● STUDY MATERIAL:
--------------------

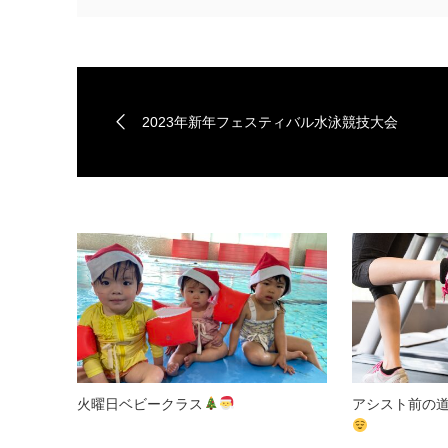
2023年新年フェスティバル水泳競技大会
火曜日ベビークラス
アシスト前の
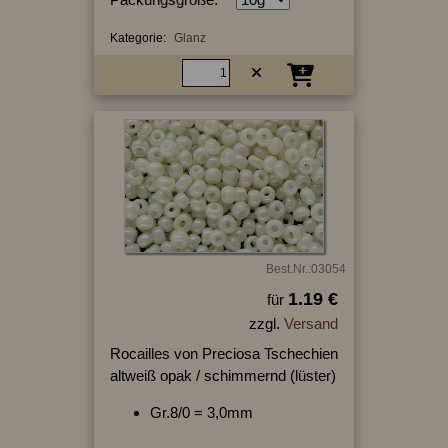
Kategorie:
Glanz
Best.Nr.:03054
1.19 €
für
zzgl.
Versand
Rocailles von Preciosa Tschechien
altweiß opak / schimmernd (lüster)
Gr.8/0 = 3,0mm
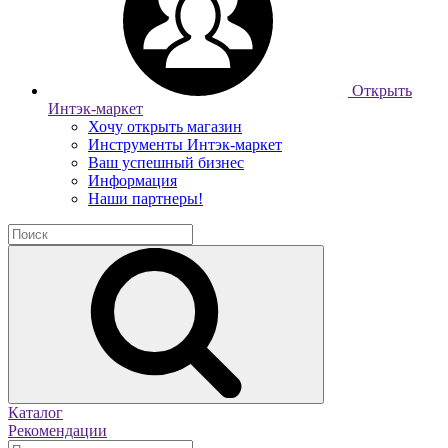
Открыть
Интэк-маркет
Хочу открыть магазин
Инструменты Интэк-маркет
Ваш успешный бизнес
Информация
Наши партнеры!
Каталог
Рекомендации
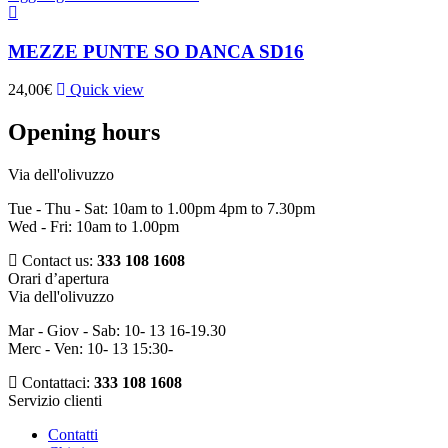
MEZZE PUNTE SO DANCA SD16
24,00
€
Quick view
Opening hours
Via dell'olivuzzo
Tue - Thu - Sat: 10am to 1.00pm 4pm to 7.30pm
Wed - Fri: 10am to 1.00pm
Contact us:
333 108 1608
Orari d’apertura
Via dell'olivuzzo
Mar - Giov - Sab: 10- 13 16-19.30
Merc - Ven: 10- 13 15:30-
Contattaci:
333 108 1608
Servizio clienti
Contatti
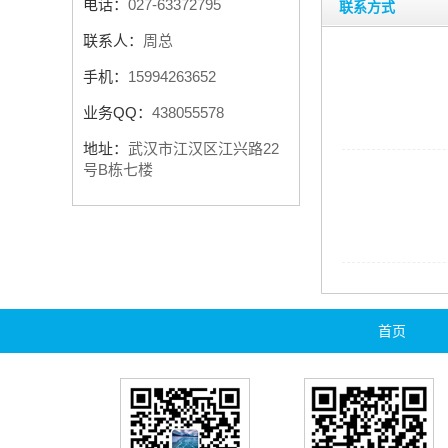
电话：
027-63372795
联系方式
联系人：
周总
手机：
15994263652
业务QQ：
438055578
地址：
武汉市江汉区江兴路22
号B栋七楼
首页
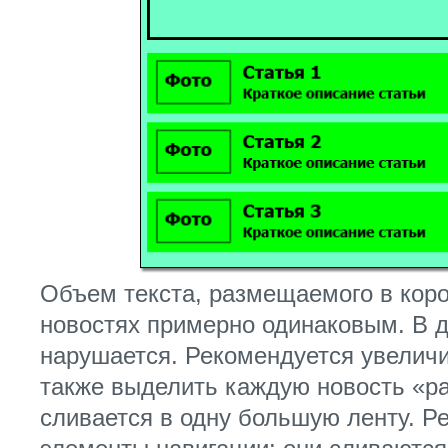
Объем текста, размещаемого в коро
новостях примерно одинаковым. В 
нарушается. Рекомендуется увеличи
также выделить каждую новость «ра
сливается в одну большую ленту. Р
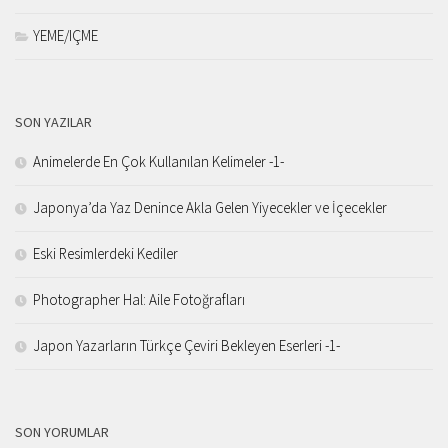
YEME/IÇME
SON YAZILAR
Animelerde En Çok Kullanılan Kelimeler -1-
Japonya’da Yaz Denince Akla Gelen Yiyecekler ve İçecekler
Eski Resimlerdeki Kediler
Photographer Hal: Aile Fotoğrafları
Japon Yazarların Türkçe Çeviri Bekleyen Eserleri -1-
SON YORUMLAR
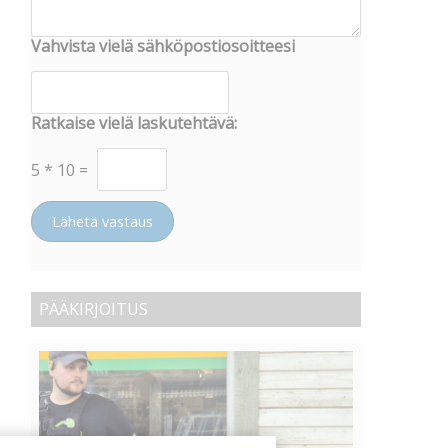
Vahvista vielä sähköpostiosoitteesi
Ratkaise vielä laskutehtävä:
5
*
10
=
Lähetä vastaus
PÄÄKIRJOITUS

--------------------

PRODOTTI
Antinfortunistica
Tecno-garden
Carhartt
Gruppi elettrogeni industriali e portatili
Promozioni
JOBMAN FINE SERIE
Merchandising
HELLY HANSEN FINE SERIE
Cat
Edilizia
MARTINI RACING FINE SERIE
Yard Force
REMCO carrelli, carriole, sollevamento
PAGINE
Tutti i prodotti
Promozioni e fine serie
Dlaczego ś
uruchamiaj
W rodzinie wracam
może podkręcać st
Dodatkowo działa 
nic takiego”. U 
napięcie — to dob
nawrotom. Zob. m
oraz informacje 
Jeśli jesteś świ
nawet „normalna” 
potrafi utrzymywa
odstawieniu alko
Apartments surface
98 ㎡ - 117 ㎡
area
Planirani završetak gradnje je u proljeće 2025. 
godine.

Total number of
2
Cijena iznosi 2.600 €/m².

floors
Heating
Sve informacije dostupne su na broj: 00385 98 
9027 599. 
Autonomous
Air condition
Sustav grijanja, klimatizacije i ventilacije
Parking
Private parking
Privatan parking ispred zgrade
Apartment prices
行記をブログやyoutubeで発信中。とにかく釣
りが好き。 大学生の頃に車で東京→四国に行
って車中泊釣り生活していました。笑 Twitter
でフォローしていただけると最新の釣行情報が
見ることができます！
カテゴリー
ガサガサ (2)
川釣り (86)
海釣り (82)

--------------------

● PROBLEM REQUIREMENTS: Transcribe exactly the lines above, beginning at the one with "2023年新年フェスティバル水泳競技大会" and going up to and including the one with "нарушается. Рекомендуется увеличи". Pictures do not belong in the copy.

● EXPECTED ANSWER:
2023年新年フェスティバル水泳競技大会
火曜日ベビークラス
アシスト前の
Kategorie:
Glanz
Best.Nr.:03054
1.19 €
für
zzgl.
Versand
Rocailles von Preciosa Tschechien
altweiß opak / schimmernd (lüster)
Gr.8/0 = 3,0mm
Открыть
Интэк-маркет
Хочу открыть магазин
Инструменты Интэк-маркет
Ваш успешный бизнес
Информация
Наши партнеры!
Каталог
Рекомендации
MEZZE PUNTE SO DANCA SD16
24,00
€
Quick view
Opening hours
Via dell'olivuzzo
Tue - Thu - Sat: 10am to 1.00pm 4pm to 7.30pm
Wed - Fri: 10am to 1.00pm
Contact us:
333 108 1608
Orari d’apertura
Via dell'olivuzzo
Mar - Giov - Sab: 10- 13 16-19.30
Merc - Ven: 10- 13 15:30-
Contattaci:
333 108 1608
Servizio clienti
Contatti
电话：
027-63372795
联系方式
联系人：
周总
手机：
15994263652
业务QQ：
438055578
地址：
武汉市江汉区江兴路22
号B栋七楼
首页
Объем текста, размещаемого в коро
новостях примерно одинаковым. В 
нарушается. Рекомендуется увеличи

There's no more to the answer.